Imagine spending months putting together a B-school application and waiting 8 to 12 weeks for a decision—then comes a decision that isn't really a decision at all. You're on the waitlist.
It you find it confusing, you're not alone. As with many aspects of the B-school admissions process, there are no uniform rules for how to proceed. You could sit back and wait for the school of your choice, actively market yourself to the waitlisting school, or move on to Plan B.
Sara Neher, admissions director of the University of Virginia's Darden School, says she understands the confusion many waitlisted applicants feel because even she had a misunderstanding at first about what the waitlist means in the B-school context. "At the undergraduate level, the waitlist is typically very small, and it's very rare to come off the waitlist," she says. "At business school, that's not [necessarily] true."

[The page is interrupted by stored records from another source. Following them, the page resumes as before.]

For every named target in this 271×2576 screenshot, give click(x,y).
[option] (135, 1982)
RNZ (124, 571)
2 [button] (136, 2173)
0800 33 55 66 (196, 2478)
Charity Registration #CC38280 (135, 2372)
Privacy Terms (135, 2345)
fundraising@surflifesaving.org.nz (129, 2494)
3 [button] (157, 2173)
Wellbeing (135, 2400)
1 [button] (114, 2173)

At B-schools such as Darden that have multiple deadlines, being put on the waitlist is often more like a deferral—waitlisted candidates from Round 1 are considered along with the rest of the applicant pool from the next deadline, becoming, in effect, Round 2 applicants. Schools with rolling admissions may waitlist more people early on in the process until the admissions office has a better handle on what the entire applicant pool for the year will look like.

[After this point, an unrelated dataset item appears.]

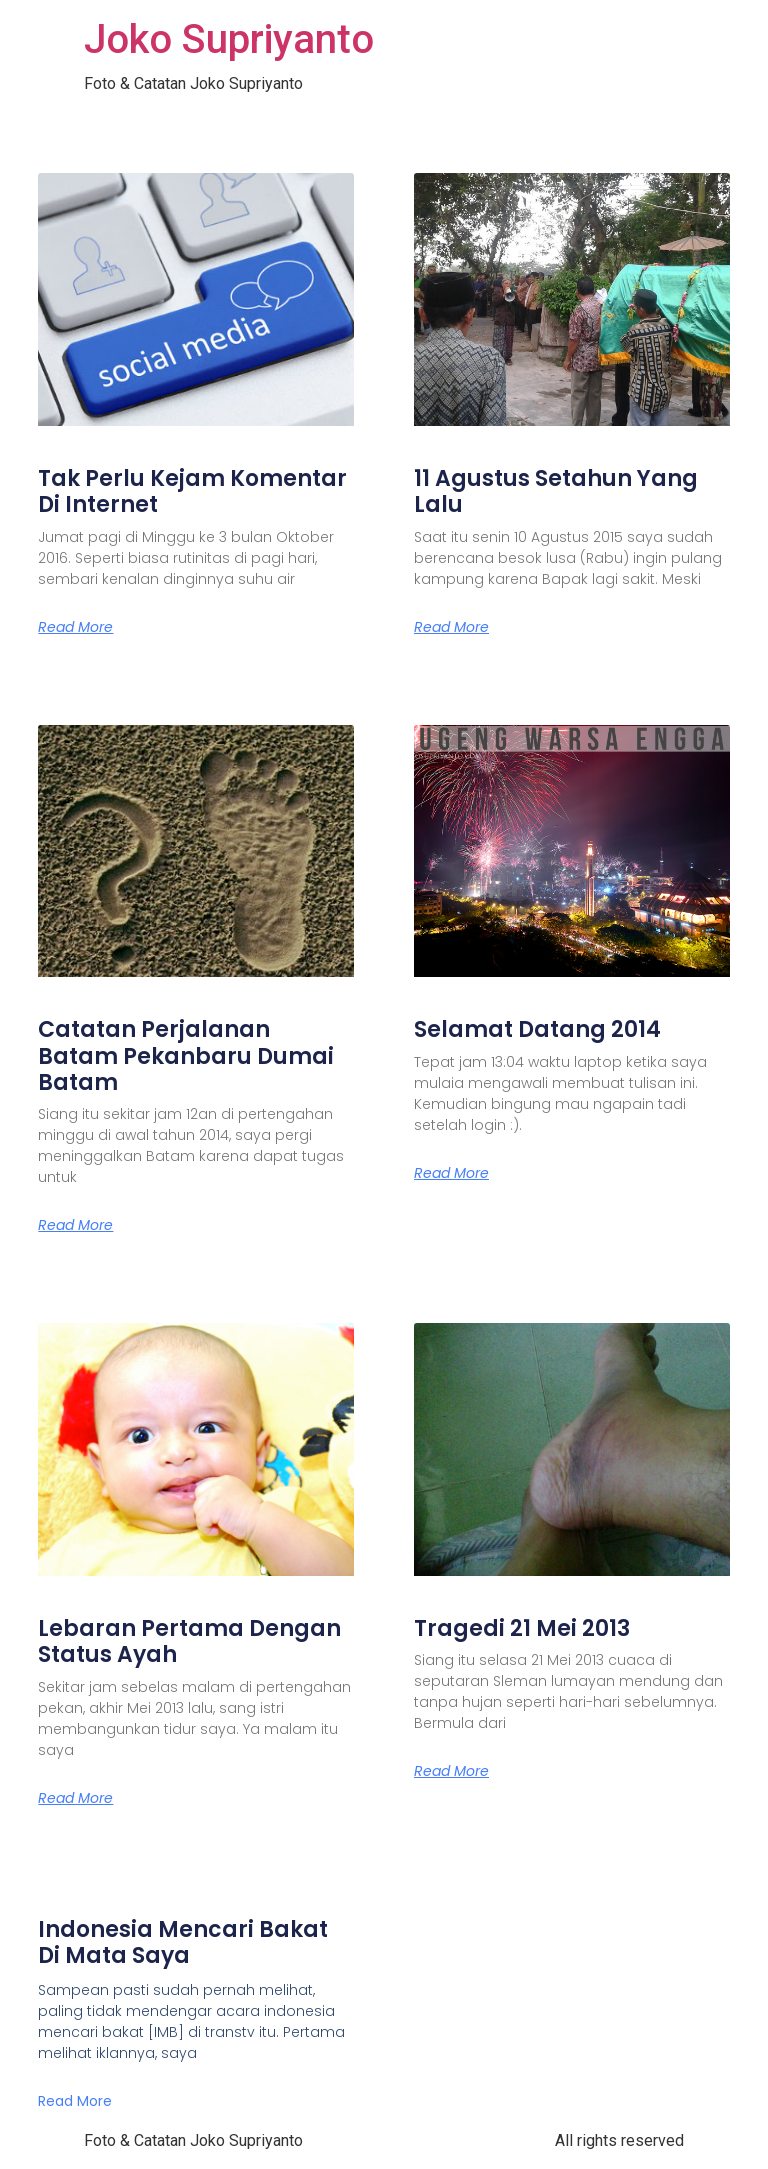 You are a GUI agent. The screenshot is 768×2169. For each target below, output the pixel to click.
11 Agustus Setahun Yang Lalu (556, 491)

The number of students put on and accepted from a school's waitlist can also vary significantly from year to year, depending on a variety of factors, including application volume and yield. Last year, for example, MIT-Sloan waitlisted about 150 applicants—about 5% of the total application pool—50 of whom were ultimately admitted, according to data the school provided to BusinessWeek.com.
Four years earlier, when B-school application volume was nearing an all-time high, MIT waitlisted a slightly higher percentage of applicants, but accepted only a dozen. At Darden, Neher speculates that higher application volume so far this year—and the school's record-high yield last year—might mean more applicants will find themselves on the waitlist.

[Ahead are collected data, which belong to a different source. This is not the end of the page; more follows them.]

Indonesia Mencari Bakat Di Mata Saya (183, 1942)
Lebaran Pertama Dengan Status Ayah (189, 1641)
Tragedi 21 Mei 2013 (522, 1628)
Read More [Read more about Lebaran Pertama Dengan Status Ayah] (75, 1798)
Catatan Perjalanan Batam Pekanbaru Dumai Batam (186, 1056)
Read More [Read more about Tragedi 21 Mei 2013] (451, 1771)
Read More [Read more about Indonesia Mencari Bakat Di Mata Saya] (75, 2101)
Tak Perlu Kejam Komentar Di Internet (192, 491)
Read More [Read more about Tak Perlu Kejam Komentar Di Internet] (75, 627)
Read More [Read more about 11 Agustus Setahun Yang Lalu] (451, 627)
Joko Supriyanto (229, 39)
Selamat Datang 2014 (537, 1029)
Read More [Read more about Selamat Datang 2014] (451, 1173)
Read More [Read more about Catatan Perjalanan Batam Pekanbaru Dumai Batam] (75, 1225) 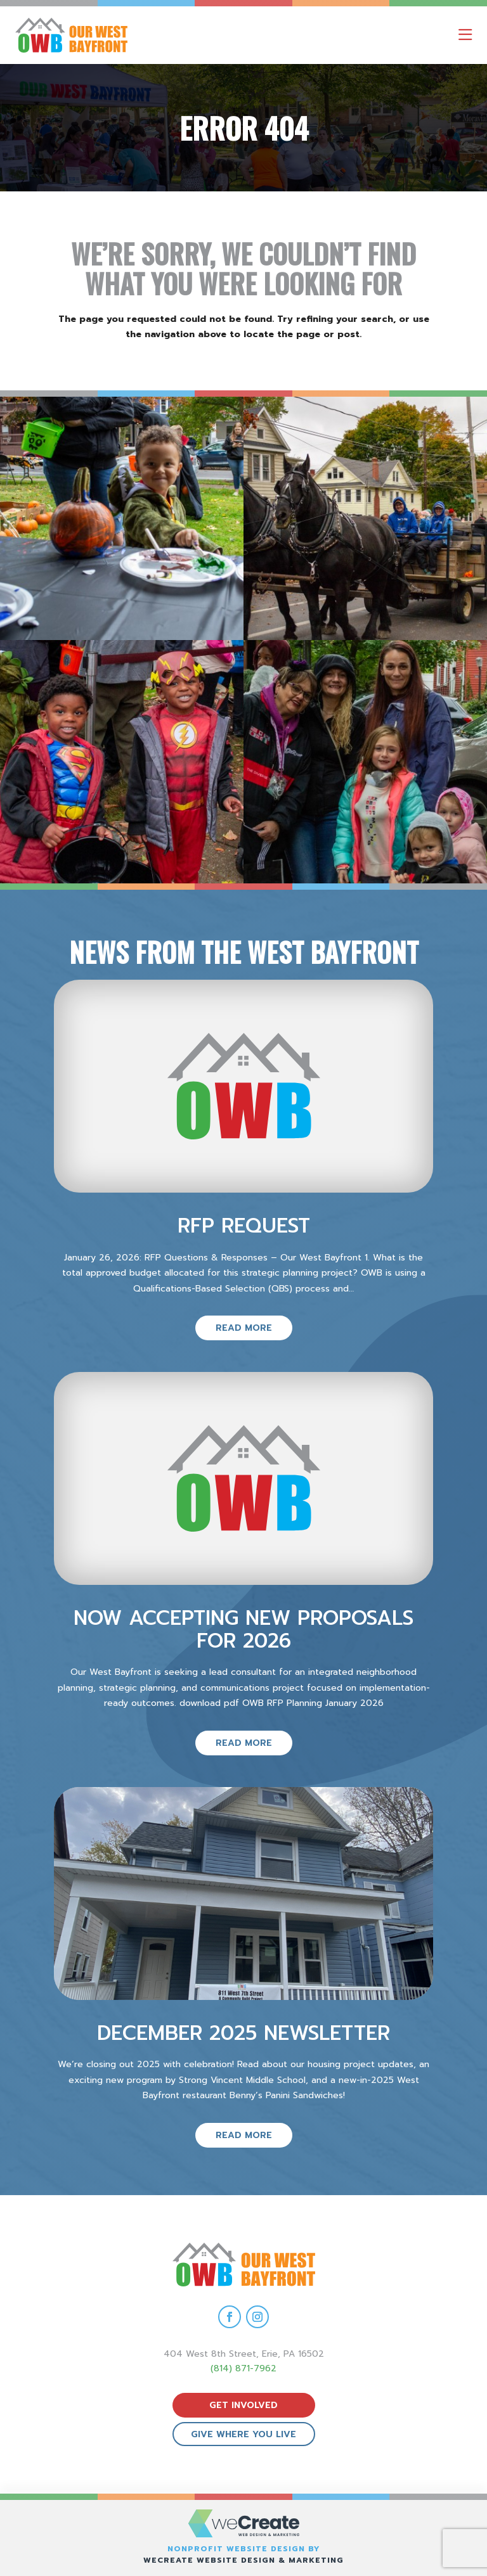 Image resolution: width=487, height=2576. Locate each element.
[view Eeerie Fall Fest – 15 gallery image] (365, 761)
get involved (243, 2405)
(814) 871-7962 (243, 2368)
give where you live (243, 2434)
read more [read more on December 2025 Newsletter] (244, 2135)
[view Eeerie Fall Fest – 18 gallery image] (122, 518)
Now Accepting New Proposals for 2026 (243, 1629)
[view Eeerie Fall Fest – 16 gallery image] (122, 761)
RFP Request (244, 1226)
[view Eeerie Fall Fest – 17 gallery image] (365, 518)
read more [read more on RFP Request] (244, 1328)
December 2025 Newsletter (243, 2033)
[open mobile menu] (465, 35)
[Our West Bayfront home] (126, 35)
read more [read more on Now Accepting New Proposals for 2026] (244, 1743) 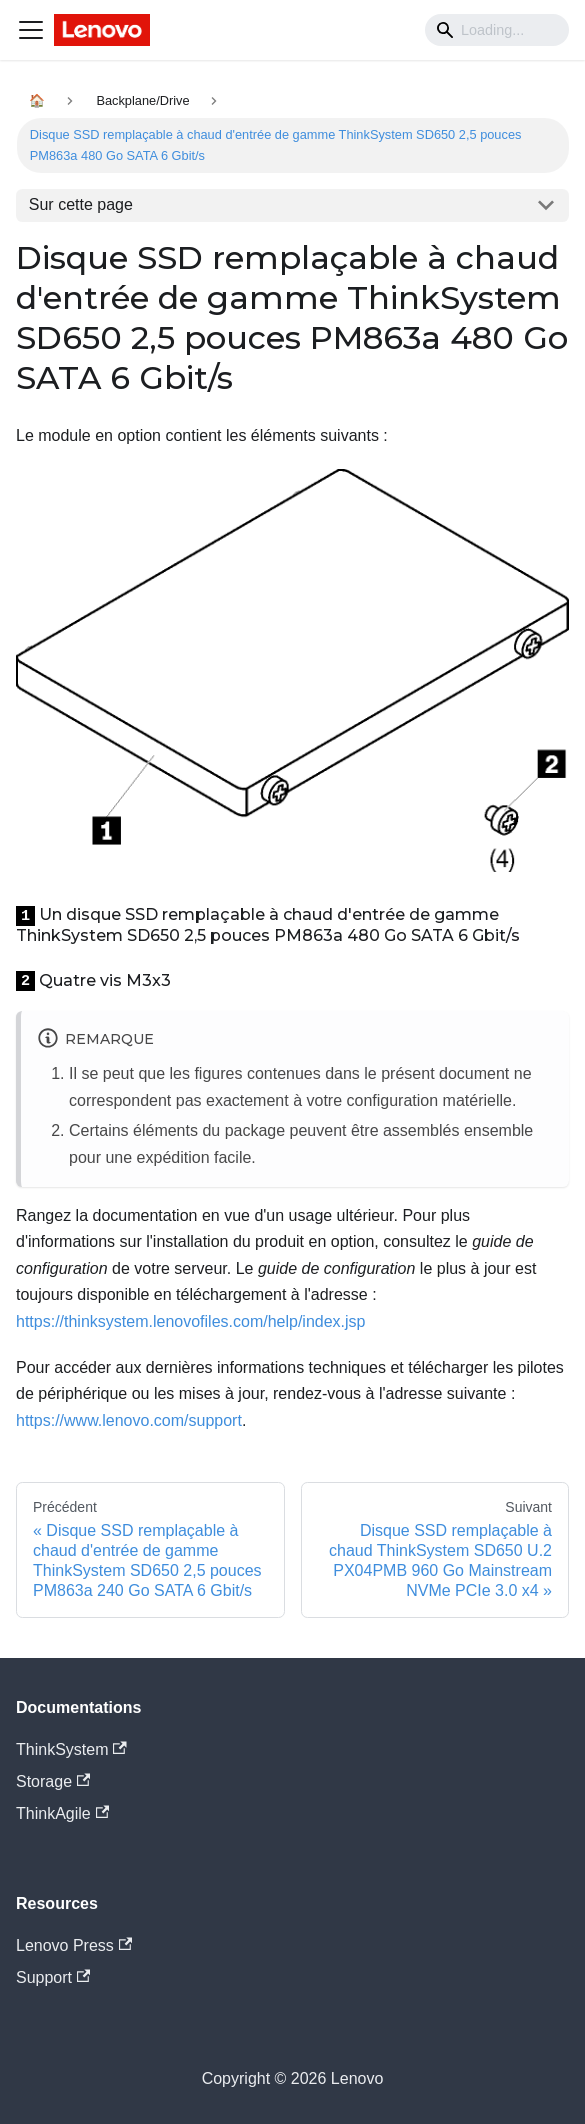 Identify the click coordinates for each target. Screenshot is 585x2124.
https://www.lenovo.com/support (129, 1420)
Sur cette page (81, 204)
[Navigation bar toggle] (31, 30)
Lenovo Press (74, 1945)
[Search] (497, 30)
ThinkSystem (71, 1749)
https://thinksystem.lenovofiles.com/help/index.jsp (191, 1321)
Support (53, 1977)
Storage (53, 1781)
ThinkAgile (62, 1813) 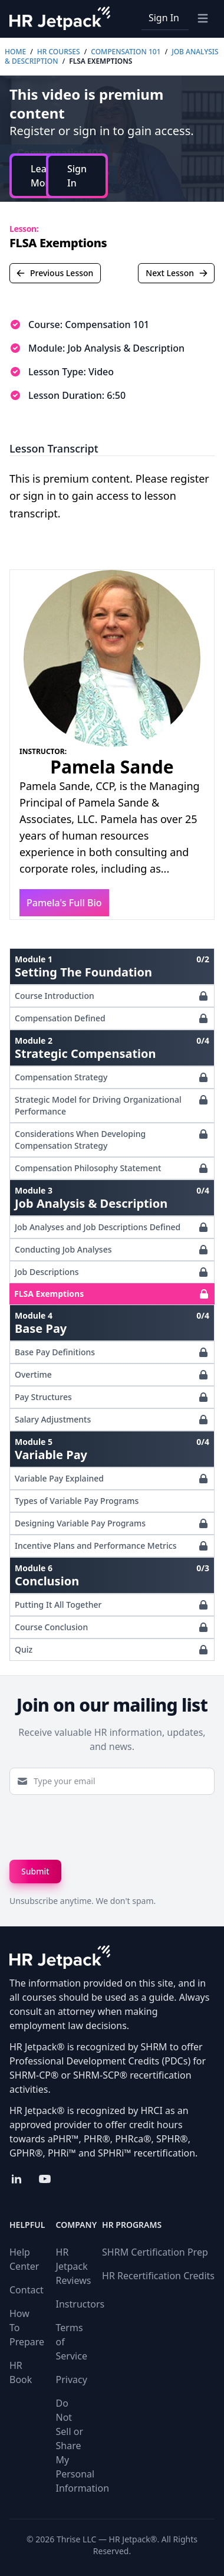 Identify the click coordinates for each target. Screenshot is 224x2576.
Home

Highly selective schools with perennially high yields typically have small, not very active waitlists. At Harvard Business School—where 91% of accepted applicants ultimately enrolled—not a single applicant was accepted from last year's waitlist, according to Admissions Director Deirdre Leopold. (For more details on waitlist acceptances and policies at a number of leading B-schools, see table.)
Schools also have differing attitudes about the amount of contact they expect to have with waitlisted applicants. Some schools, such as Harvard, maintain a strict "wait and see" approach and contend that they don't use the waitlist to reevaluate credentials. However, many B-schools do invite additional information from waitlisted applicants about new GMAT scores, say, or a promotion at work that might tip the balance. Some of these schools will even provide feedback to waitlisted applicants to help point out weaknesses or gaps in applications. Still other schools don't actively solicit new information but don't disregard it either, leaving it up to applicants to decide what might help.